A grand fusion of musical traditions
Did Monteverdi invent opera? Technically, no; practically, yes. Opera had existed for only a decade when the composer produced Orfeo in 1607, and he was the first to draw perfection from the form. By 1600, the theory of music drama had fallen into place; for decades progressive scholars, among them Vincenzo Galilei, the father of Galileo, had been urging composers to abandon the arcana of counterpoint in favour of a more expressive, single-voiced style. The pioneers of Florentine opera fashioned a method of recitative singing which allowed for the exposition of plot between arias. But the earliest operas lacked narrative drive; after a while, the recitatives tended to exhaust the ears. Monteverdi, who was already writing quasi-operatic scenes in madrigal form, electrified the genre with the force of his personality. Conversational melodic lines, commanding interval leaps, sharp rhythmic contrasts, abrupt chord changes, biting dissonances, ominous roving basses – all spell out the violence of Orpheus’s emotions as he descends into the underworld.
Vocal lines are typical of the period, with florid ornamentation unfolding within narrow intervals but the music moves at an unusually deliberate, meditative pace. Pairs of instruments play spectral ascending and descending scales, with the second part sounding as an echo. The harp echoes itself. Monteverdi is relaxing his grip on the narrative and delving deep into his character’s condition. This is the opportunity afforded by the evening-length structure of opera. The clock slows; the horizon widens; we go walking in the landscape of Orpheus’s soul.

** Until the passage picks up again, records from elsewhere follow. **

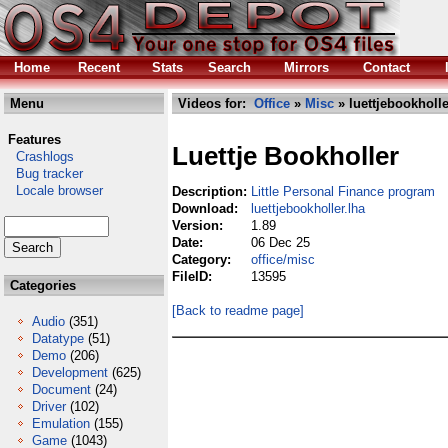
Home
Recent
Stats
Search
Mirrors
Contact
Menu
Videos for:
Office
»
Misc
» luettjebookholle
Features
Luettje Bookholler
Crashlogs
Bug tracker
Locale browser
Description:
Little Personal Finance program
Download:
luettjebookholler.lha
Version:
1.89
Date:
06 Dec 25
Category:
office/misc
FileID:
13595
Categories
[Back to readme page]
Audio
(351)
Datatype
(51)
Demo
(206)
Development
(625)
Document
(24)
Driver
(102)
Emulation
(155)
Game
(1043)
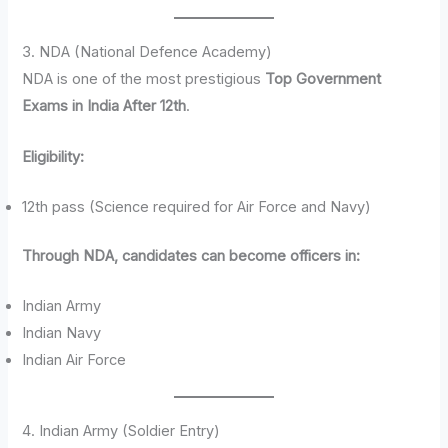
3. NDA (National Defence Academy)
NDA is one of the most prestigious
Top Government
Exams in India After 12th
.
Eligibility:
12th pass (Science required for Air Force and Navy)
Through NDA, candidates can become officers in:
Indian Army
Indian Navy
Indian Air Force
4. Indian Army (Soldier Entry)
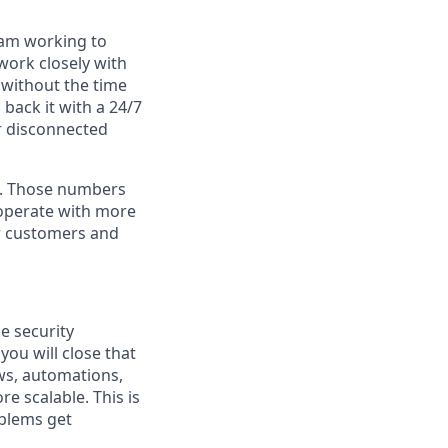
eam working to
work closely with
 without the time
back it with a 24/7
er disconnected
e. Those numbers
 operate with more
r customers and
e security
ou will close that
ws, automations,
e scalable. This is
oblems get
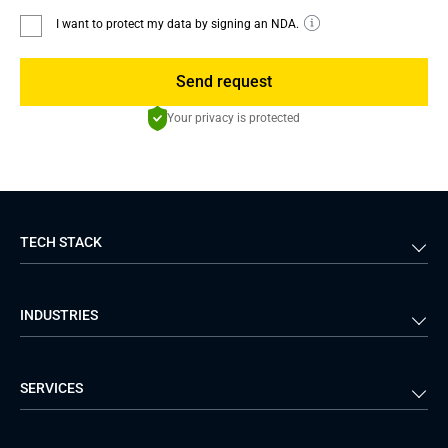
I want to protect my data by signing an NDA.
Send request
Your privacy is protected
TECH STACK
Back-end
Java
INDUSTRIES
Front-end
PHP
Android
React
Financial Services
Telecom
SERVICES
iOS
Python
Healthcare
Manufacturing
Logistics
Real Estate
Mobile Development
DevOps Services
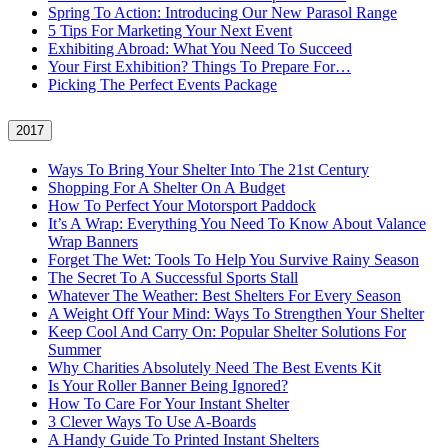
Spring To Action: Introducing Our New Parasol Range
5 Tips For Marketing Your Next Event
Exhibiting Abroad: What You Need To Succeed
Your First Exhibition? Things To Prepare For…
Picking The Perfect Events Package
2017
Ways To Bring Your Shelter Into The 21st Century
Shopping For A Shelter On A Budget
How To Perfect Your Motorsport Paddock
It’s A Wrap: Everything You Need To Know About Valance
Wrap Banners
Forget The Wet: Tools To Help You Survive Rainy Season
The Secret To A Successful Sports Stall
Whatever The Weather: Best Shelters For Every Season
A Weight Off Your Mind: Ways To Strengthen Your Shelter
Keep Cool And Carry On: Popular Shelter Solutions For
Summer
Why Charities Absolutely Need The Best Events Kit
Is Your Roller Banner Being Ignored?
How To Care For Your Instant Shelter
3 Clever Ways To Use A-Boards
A Handy Guide To Printed Instant Shelters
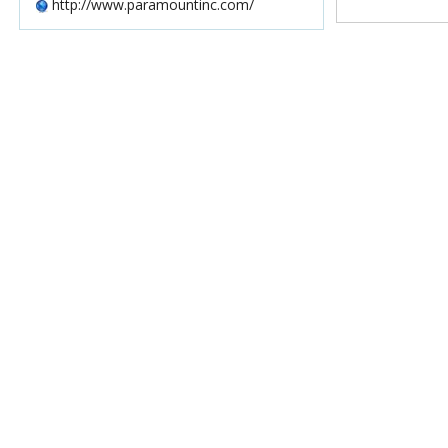
http://www.paramountinc.com/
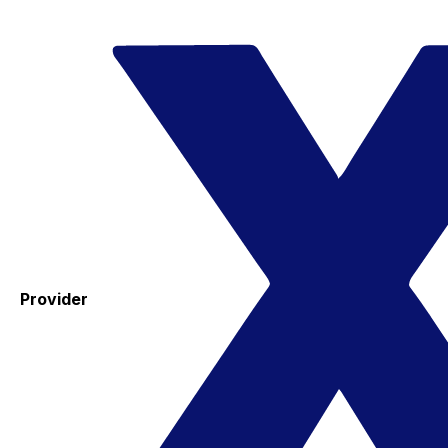
Provider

Monteverdi’s resonance today is not just a matter of compositional mastery. His protagonists become expressive individuals, yet they inhabit a world where hierarchies are fixed and freedoms circumscribed. ‘Nothing delightful here below endures’, Apollo tells Orpheus, advising him to give up on life and go to heaven. Monteverdi has often been likened to Shakespeare, with good reason. Both artists give fathomless depth to familiar tales; both manoeuvre adroitly between high and low; both still hold audiences captivated four centuries on.